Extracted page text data
▬▬▬▬▬▬▬▬▬▬
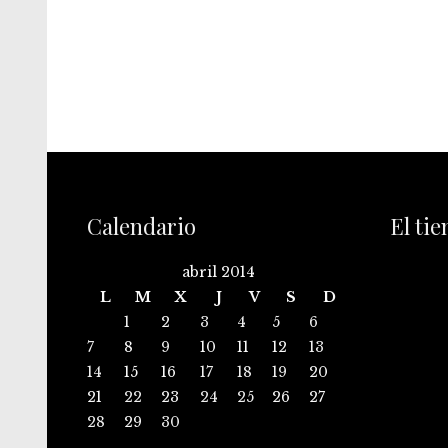
Calendario
El ti
abril 2014
L
M
X
J
V
S
D
1
2
3
4
5
6
7
8
9
10
11
12
13
14
15
16
17
18
19
20
21
22
23
24
25
26
27
28
29
30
▬▬▬▬▬▬▬▬▬▬
→ Your goal
You are asked to output the records precisely as they appear, minus any pictures.

→ Written response
Calendario
El ti
abril 2014
L
M
X
J
V
S
D
1
2
3
4
5
6
7
8
9
10
11
12
13
14
15
16
17
18
19
20
21
22
23
24
25
26
27
28
29
30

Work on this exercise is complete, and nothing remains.